He discharged the driver and in a moment was standing in a big living-room that exhaled an atmosphere of comfort and good taste. On every hand were the evidences of a hasty abandonment of the house by its recent occupants. A waste-paper basket by a writing table in one corner overflowed with scraps of discarded letters; the family had evidently snatched a hasty luncheon before leaving and the dining table had not been cleared. A doll lay sprawled on the landing as he made his way upstairs, and in the bed chambers empty chiffonier drawers gaped as though from surprise at their hasty evacuation. He made a survey of the whole premises and then went through again from cellar to garret checking off his sister's queries. There was something disconcerting in the intense silence of the place broken only by the periodic thump of the sea at the base of the cliff.
The house would serve the Featherstones admirably. There was even the sleeping porch opening from the nursery that his sister had expressly stipulated and a tiny retreat back of the living-room with desk and shelves that would meet the requirements of his congressman brother-in-law at such times as he might find it possible to join his family.
Fully satisfied with his investigations, Archie picked up a book with a paper- cutter thrust through it to mark the place of its last reader, became absorbed and read until he, was roused by a clap of thunder that seemed to shake the world. Hurrying to the window he found that the storm had already broken.

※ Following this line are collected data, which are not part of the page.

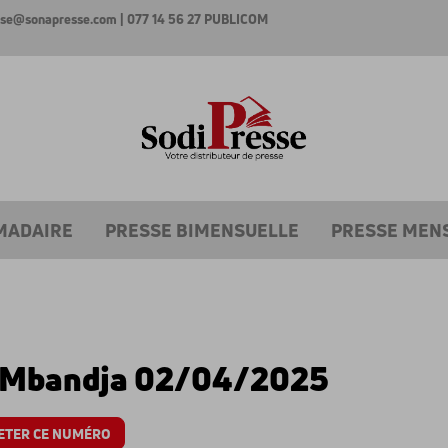
esse@sonapresse.com
| 077 14 56 27
PUBLICOM
MADAIRE
PRESSE BIMENSUELLE
PRESSE MEN
 Mbandja 02/04/2025
ETER CE NUMÉRO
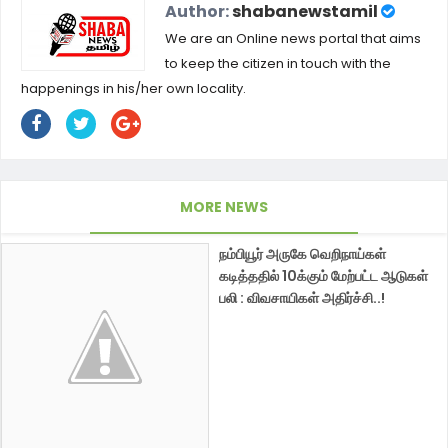
Author:
shabanewstamil
We are an Online news portal that aims
to keep the citizen in touch with the
happenings in his/her own locality.
MORE NEWS
நம்பியூர் அருகே வெறிநாய்கள்
கடித்ததில் 10க்கும் மேற்பட்ட ஆடுகள்
பலி : விவசாயிகள் அதிர்ச்சி..!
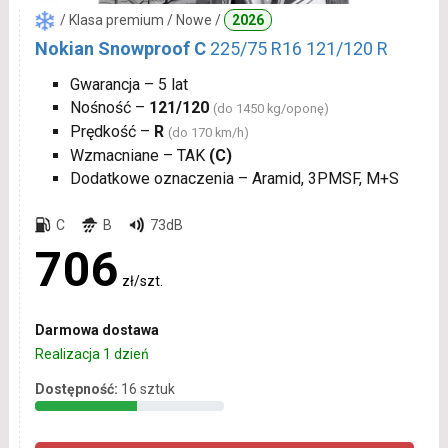
/ Klasa premium / Nowe /
2026
Nokian Snowproof C
225/75 R16 121/120 R
Gwarancja – 5 lat
Nośność –
121/120
(do 1450 kg/oponę)
Prędkość –
R
(do 170 km/h)
Wzmacniane – TAK
(C)
Dodatkowe oznaczenia – Aramid, 3PMSF, M+S
C
B
73dB
706
zł/szt.
Darmowa dostawa
Realizacja 1 dzień
Dostępność:
16 sztuk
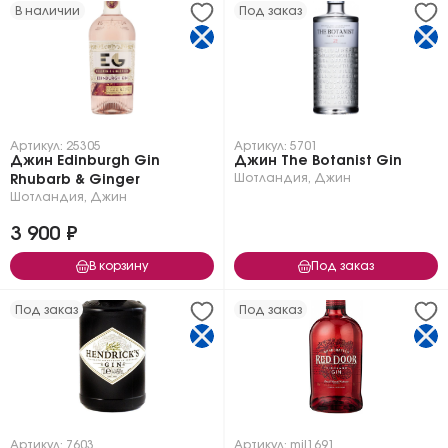
В наличии
Под заказ
Артикул: 25305
Артикул: 5701
Джин Edinburgh Gin
Джин The Botanist Gin
Шотландия
,
Джин
Rhubarb & Ginger
Шотландия
,
Джин
3 900 ₽
В корзину
Под заказ
Под заказ
Под заказ
Артикул: 7603
Артикул: mil1691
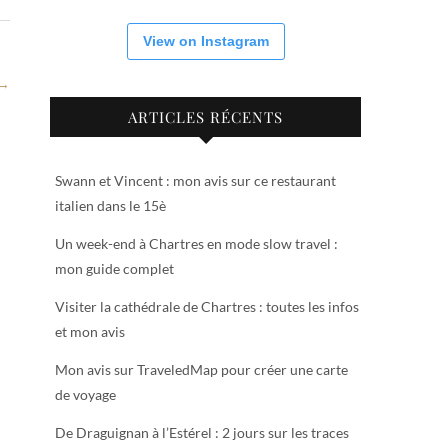
View on Instagram
 →
ARTICLES RÉCENTS
Swann et Vincent : mon avis sur ce restaurant
italien dans le 15è
Un week-end à Chartres en mode slow travel :
mon guide complet
Visiter la cathédrale de Chartres : toutes les infos
et mon avis
Mon avis sur TraveledMap pour créer une carte
de voyage
De Draguignan à l’Estérel : 2 jours sur les traces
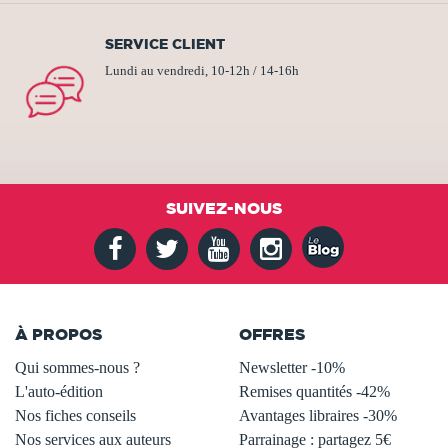
SERVICE CLIENT
Lundi au vendredi, 10-12h / 14-16h
SUIVEZ-NOUS
À PROPOS
OFFRES
Qui sommes-nous ?
Newsletter -10%
L'auto-édition
Remises quantités -42%
Nos fiches conseils
Avantages libraires -30%
Nos services aux auteurs
Parrainage : partagez 5€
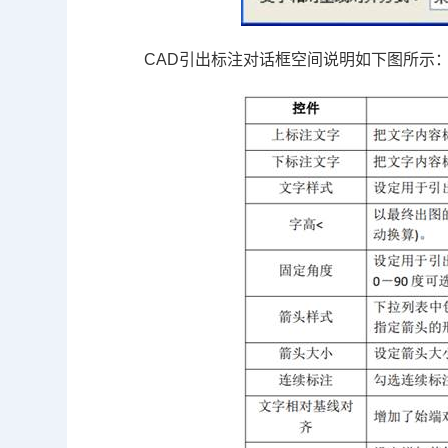
CAD引出标注对话框空间说明如下图所示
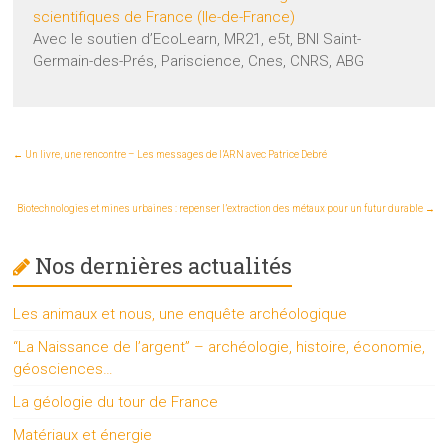
scientifiques de France (Ile-de-France)
Avec le soutien d’EcoLearn, MR21, e5t, BNI Saint-
Germain-des-Prés, Pariscience, Cnes, CNRS, ABG
←
Un livre, une rencontre – Les messages de l’ARN avec Patrice Debré
Biotechnologies et mines urbaines : repenser l’extraction des métaux pour un futur durable
→
Nos dernières actualités
Les animaux et nous, une enquête archéologique
“La Naissance de l’argent” – archéologie, histoire, économie,
géosciences…
La géologie du tour de France
Matériaux et énergie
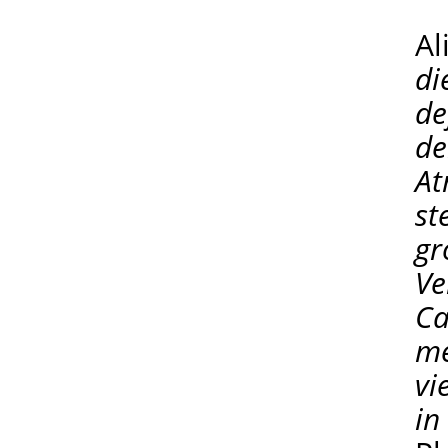
Al
di
de
de
At
st
gr
Ve
Ca
me
vi
in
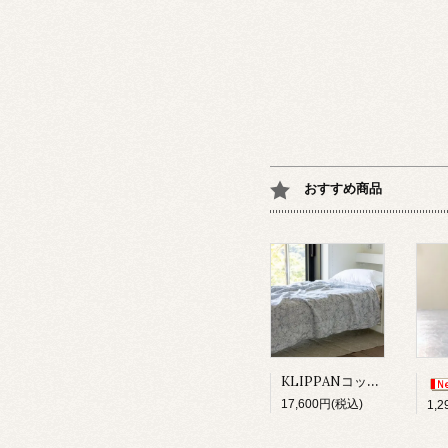
おすすめ商品
KLIPPANコットンスロー/サンフラワーブルー
17,600円(税込)
1,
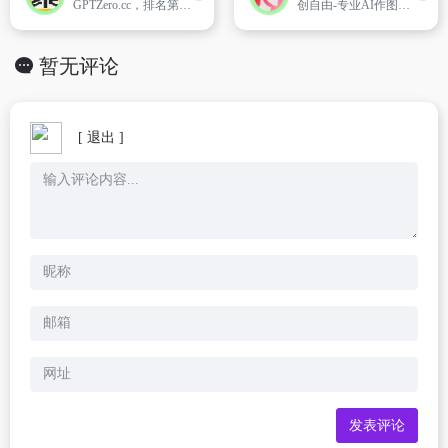
GPTZero.cc，排名第一的 ChatGPT 内容检测工具，提供了一种简单而准确的方法来检测人工智能生成的文本。只需复制和粘贴即可检测 AI 内容！
创自由-专业AI作图工具-在线图片设计-AI换模穿衣-AI商品图合成替换
暂无评论
[ 退出 ]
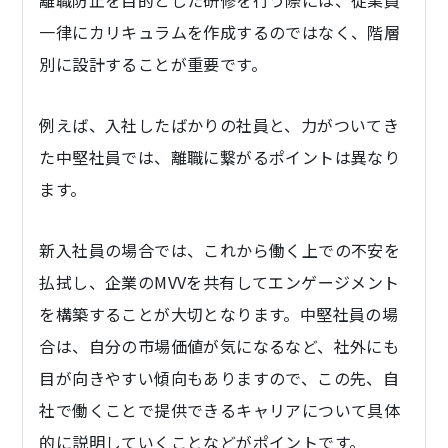
離職防止を目的とした研修を行う際には、従業員
一律にカリキュラムを作成するのではなく、階層
別に設計することが重要です。
例えば、入社したばかりの社員と、力がついてき
た中堅社員では、離職に繋がるポイントは異なり
ます。
新入社員の場合では、これから働く上での不安を
払拭し、企業のMVVを共有してエンゲージメント
を構築することが大切となります。中堅社員の場
合は、自分の市場価値が気になるなど、社外にも
目が向きやすい傾向もありますので、この先、自
社で働くことで提供できるキャリアについて具体
的に説明していくことなどがポイントです。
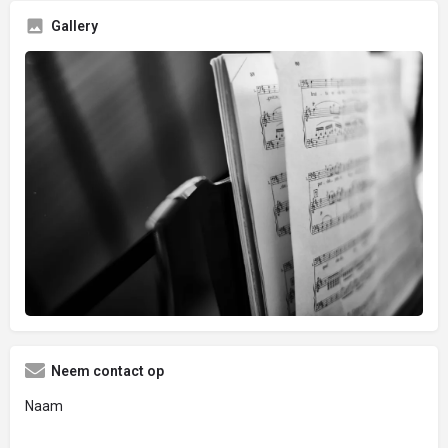
Gallery
Neem contact op
Naam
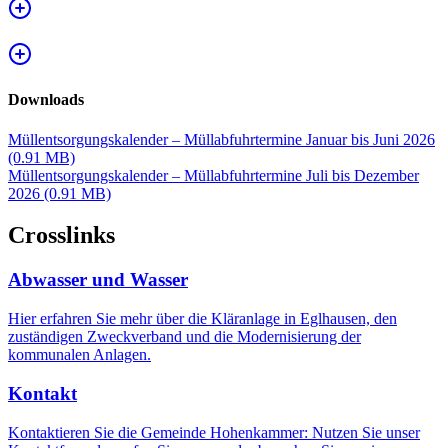
Downloads
Müllentsorgungskalender – Müllabfuhrtermine Januar bis Juni 2026
(0.91 MB)
Müllentsorgungskalender – Müllabfuhrtermine Juli bis Dezember
2026
(0.91 MB)
Crosslinks
Abwasser und Wasser
Hier erfahren Sie mehr über die Kläranlage in Eglhausen, den
zuständigen Zweckverband und die Modernisierung der
kommunalen Anlagen.
Kontakt
Kontaktieren Sie die Gemeinde Hohenkammer: Nutzen Sie unser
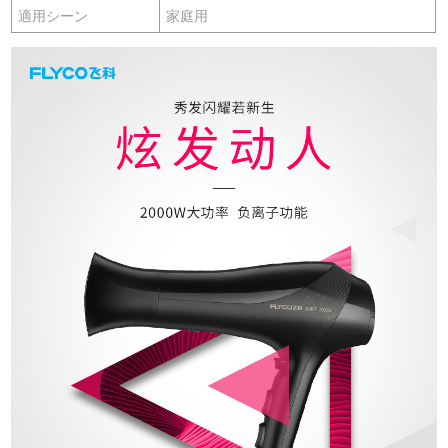
適用シーン
家庭用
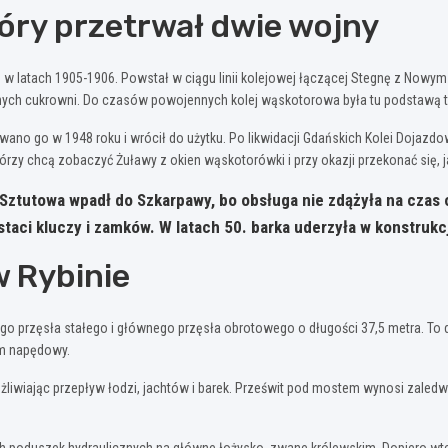
óry przetrwał dwie wojny
w latach 1905-1906. Powstał w ciągu linii kolejowej łączącej Stegnę z Nowy
alnych cukrowni. Do czasów powojennych kolej wąskotorowa była tu podstawą
ano go w 1948 roku i wrócił do użytku. Po likwidacji Gdańskich Kolei Dojazd
órzy chcą zobaczyć Żuławy z okien wąskotorówki i przy okazji przekonać się, j
Sztutowa wpadł do Szkarpawy, bo obsługa nie zdążyła na czas
ci kluczy i zamków. W latach 50. barka uderzyła w konstrukc
w Rybinie
ego przęsła stałego i głównego przęsła obrotowego o długości 37,5 metra. To
zm napędowy.
żliwiając przepływ łodzi, jachtów i barek. Prześwit pod mostem wynosi zaledw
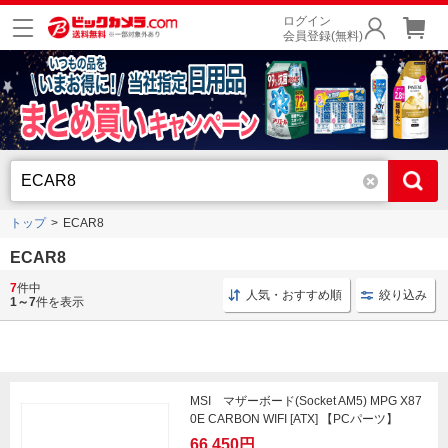
ログイン
会員登録(無料)
トップ
ECAR8
ECAR8
7
件中
マザーボード WIFI
X870E CARBON
X870E マザー
人気・おすすめ順
絞り込み
1～7
件を表示
MSI マザーボード(Socket AM5) MPG X87
0E CARBON WIFI [ATX] 【PCパーツ】
66,450円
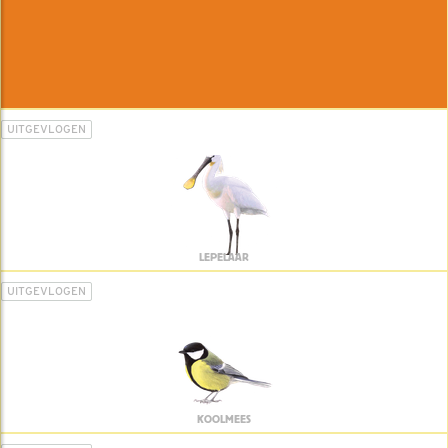
UITGEVLOGEN
LEPELAAR
UITGEVLOGEN
KOOLMEES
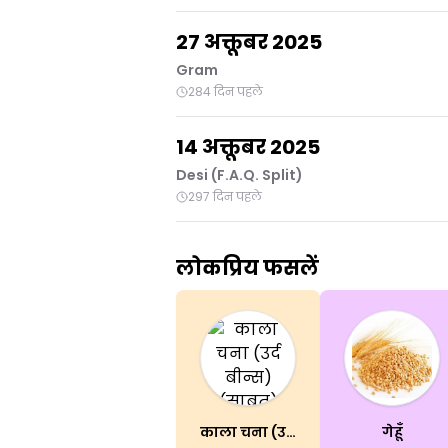
27 अक्तूबर 2025
Gram
284 दिन पहले
14 अक्तूबर 2025
Desi (F.A.Q. Split)
297 दिन पहले
लोकप्रिय फसलें
काला चना (उर्द बीन्स)(साबुत)
गेहूँ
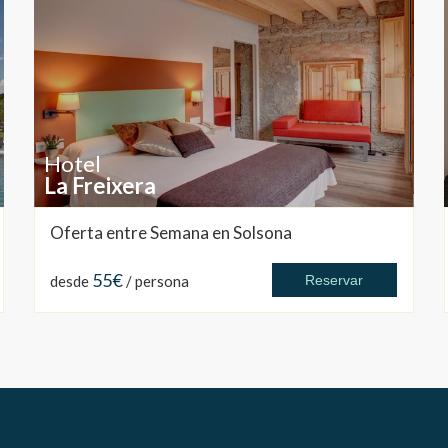
Hotel
La Freixera
Oferta entre Semana en Solsona
55€
desde
/ persona
Reservar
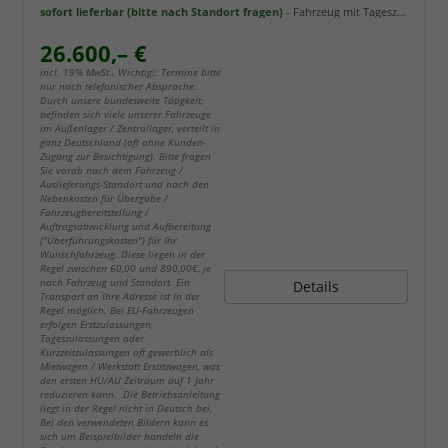
sofort lieferbar (bitte nach Standort fragen)
Fahrzeug mit Tageszulassung
26.600,– €
incl. 19% MwSt.. Wichtig!: Termine bitte
nur nach telefonischer Absprache.
Durch unsere bundesweite Tätigkeit,
befinden sich viele unserer Fahrzeuge
im Außenlager / Zentrallager, verteilt in
ganz Deutschland (oft ohne Kunden-
Zugang zur Besichtigung). Bitte fragen
Sie vorab nach dem Fahrzeug /
Auslieferungs-Standort und nach den
Nebenkosten für Übergabe /
Fahrzeugbereitstellung /
Auftragsabwicklung und Aufbereitung
("Überführungskosten") für Ihr
Wunschfahrzeug. Diese liegen in der
Regel zwischen 60,00 und 890,00€, je
nach Fahrzeug und Standort. Ein
Details
Transport an Ihre Adresse ist in der
Regel möglich. Bei EU-Fahrzeugen
erfolgen Erstzulassungen,
Tageszulassungen oder
Kurzzeitzulassungen oft gewerblich als
Mietwagen / Werkstatt Ersatzwagen, was
den ersten HU/AU Zeitraum auf 1 Jahr
reduzieren kann. Die Betriebsanleitung
liegt in der Regel nicht in Deutsch bei.
Bei den verwendeten Bildern kann es
sich um Beispielbilder handeln die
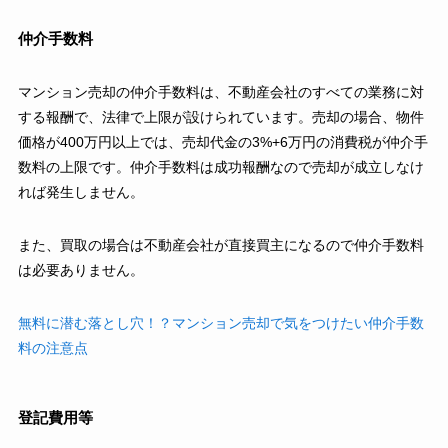
仲介手数料
マンション売却の仲介手数料は、不動産会社のすべての業務に対
する報酬で、法律で上限が設けられています。売却の場合、物件
価格が400万円以上では、売却代金の3%+6万円の消費税が仲介手
数料の上限です。仲介手数料は成功報酬なので売却が成立しなけ
れば発生しません。
また、買取の場合は不動産会社が直接買主になるので仲介手数料
は必要ありません。
無料に潜む落とし穴！？マンション売却で気をつけたい仲介手数
料の注意点
登記費用等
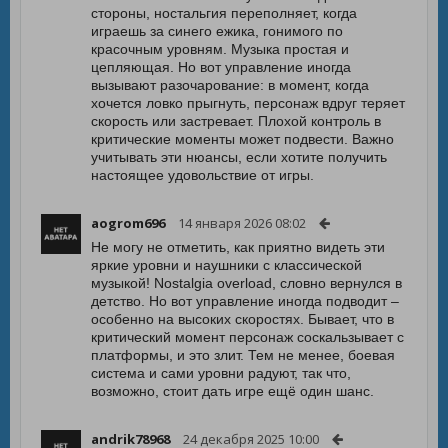
стороны, ностальгия переполняет, когда
играешь за синего ежика, гонимого по
красочным уровням. Музыка простая и
цепляющая. Но вот управление иногда
вызывают разочарование: в момент, когда
хочется ловко прыгнуть, персонаж вдруг теряет
скорость или застревает. Плохой контроль в
критические моменты может подвести. Важно
учитывать эти нюансы, если хотите получить
настоящее удовольствие от игры.
aogrom696
14 января 2026 08:02
Не могу не отметить, как приятно видеть эти
яркие уровни и наушники с классической
музыкой! Nostalgia overload, словно вернулся в
детство. Но вот управление иногда подводит –
особенно на высоких скоростях. Бывает, что в
критический момент персонаж соскальзывает с
платформы, и это злит. Тем не менее, боевая
система и сами уровни радуют, так что,
возможно, стоит дать игре ещё один шанс.
andrik78968
24 декабря 2025 10:00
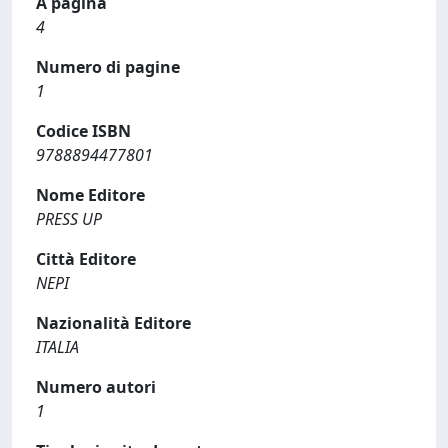
A pagina
4
Numero di pagine
1
Codice ISBN
9788894477801
Nome Editore
PRESS UP
Città Editore
NEPI
Nazionalità Editore
ITALIA
Numero autori
1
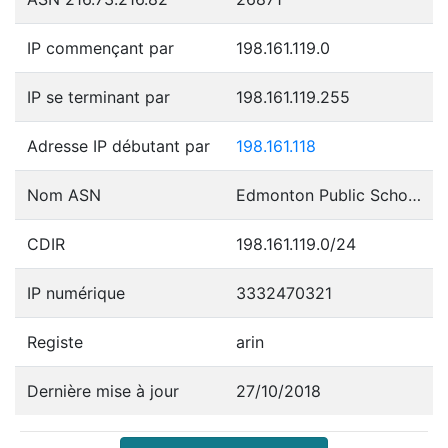
IP commençant par
198.161.119.0
IP se terminant par
198.161.119.255
Adresse IP débutant par
198.161.118
Nom ASN
Edmonton Public School Board, District No. 7
CDIR
198.161.119.0/24
IP numérique
3332470321
Registe
arin
Dernière mise à jour
27/10/2018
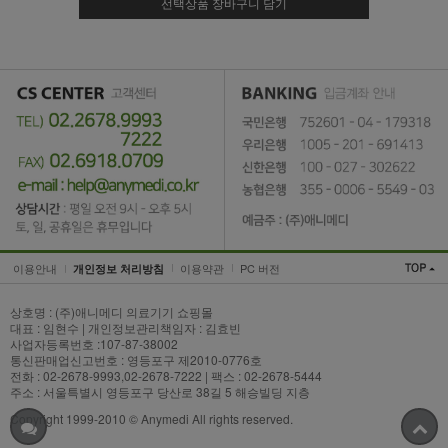
선택상품 장바구니 담기
이용안내
이용약관
PC 버전
개인정보 처리방침
상호명 : (주)애니메디 의료기기 쇼핑몰
대표 : 임현수 | 개인정보관리책임자 : 김효빈
사업자등록번호 :107-87-38002
통신판매업신고번호 : 영등포구 제2010-0776호
전화 : 02-2678-9993,02-2678-7222 | 팩스 : 02-2678-5444
주소 : 서울특별시 영등포구 당산로 38길 5 해승빌딩 지층
Copyright 1999-2010 © Anymedi All rights reserved.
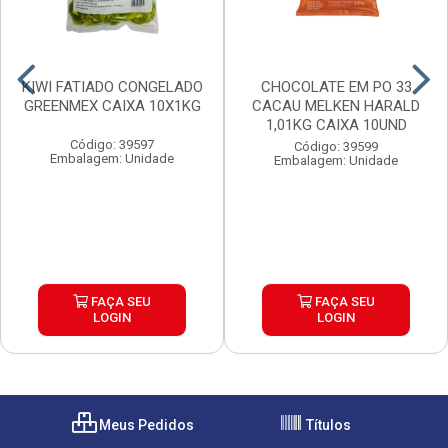
KIWI FATIADO CONGELADO
CHOCOLATE EM PO 33
GREENMEX CAIXA 10X1KG
CACAU MELKEN HARALD
1,01KG CAIXA 10UND
Código: 39597
Código: 39599
Embalagem: Unidade
Embalagem: Unidade
FAÇA SEU
FAÇA SEU
LOGIN
LOGIN
Meus Pedidos
Títulos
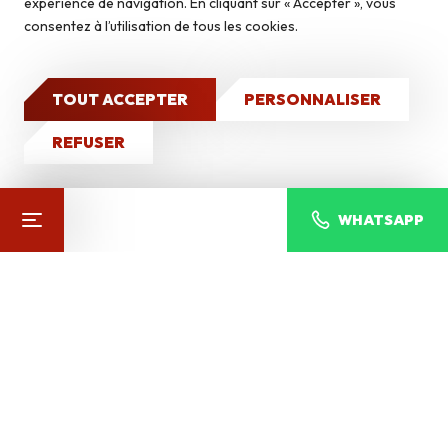
expérience de navigation. En cliquant sur « Accepter », vous
Caves à vin
consentez à l’utilisation de tous les cookies.
Qui sommes-nous ?
Nos réalisations
TOUT ACCEPTER
PERSONNALISER
CONTACT
REFUSER
ANDORRA NATUR
WHATSAPP
Pierres du monde
VOIR TOUS LES PRODUITS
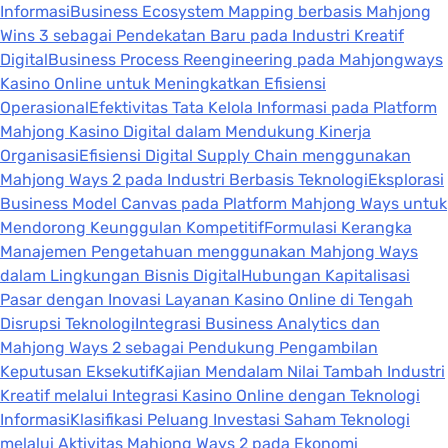
Informasi
Business Ecosystem Mapping berbasis Mahjong
Wins 3 sebagai Pendekatan Baru pada Industri Kreatif
Digital
Business Process Reengineering pada Mahjongways
Kasino Online untuk Meningkatkan Efisiensi
Operasional
Efektivitas Tata Kelola Informasi pada Platform
Mahjong Kasino Digital dalam Mendukung Kinerja
Organisasi
Efisiensi Digital Supply Chain menggunakan
Mahjong Ways 2 pada Industri Berbasis Teknologi
Eksplorasi
Business Model Canvas pada Platform Mahjong Ways untuk
Mendorong Keunggulan Kompetitif
Formulasi Kerangka
Manajemen Pengetahuan menggunakan Mahjong Ways
dalam Lingkungan Bisnis Digital
Hubungan Kapitalisasi
Pasar dengan Inovasi Layanan Kasino Online di Tengah
Disrupsi Teknologi
Integrasi Business Analytics dan
Mahjong Ways 2 sebagai Pendukung Pengambilan
Keputusan Eksekutif
Kajian Mendalam Nilai Tambah Industri
Kreatif melalui Integrasi Kasino Online dengan Teknologi
Informasi
Klasifikasi Peluang Investasi Saham Teknologi
melalui Aktivitas Mahjong Ways 2 pada Ekonomi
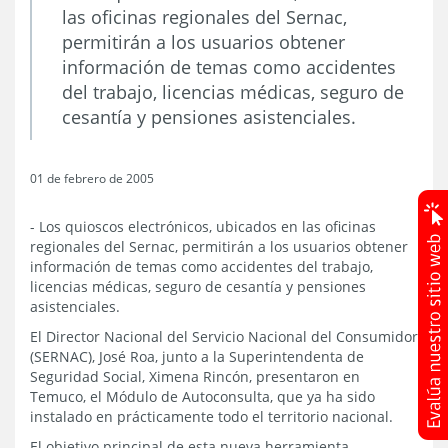
las oficinas regionales del Sernac,
permitirán a los usuarios obtener
información de temas como accidentes
del trabajo, licencias médicas, seguro de
cesantía y pensiones asistenciales.
01 de febrero de 2005
- Los quioscos electrónicos, ubicados en las oficinas
regionales del Sernac, permitirán a los usuarios obtener
información de temas como accidentes del trabajo,
licencias médicas, seguro de cesantía y pensiones
asistenciales.
El Director Nacional del Servicio Nacional del Consumidor
(SERNAC), José Roa, junto a la Superintendenta de
Seguridad Social, Ximena Rincón, presentaron en
Temuco, el Módulo de Autoconsulta, que ya ha sido
instalado en prácticamente todo el territorio nacional.
El objetivo principal de esta nueva herramienta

There was a greenish light over the sea and the waves had begun to smite the rocks with dismaying ferocity. To catch the five eleven he would have to leave at once, and he seized his belongings and opened the door, but upon stepping out upon the veranda the walk he had contemplated along the shore path to the village seemed a foolhardy thing to undertake. An unearthly darkness had fallen upon the world and a misstep in the rough path over the rocks might pitch him headlong into the sea. He had marked the presence of a telephone in the house and decided to summon a taxi, but as he clapped the receiver to his ear he was startled by a blinding glare and the crack of a mighty whip overhead. He snatched the instrument again and bawled into it, but it was buzzing queerly and he sprang away from it as another glare lit up the room.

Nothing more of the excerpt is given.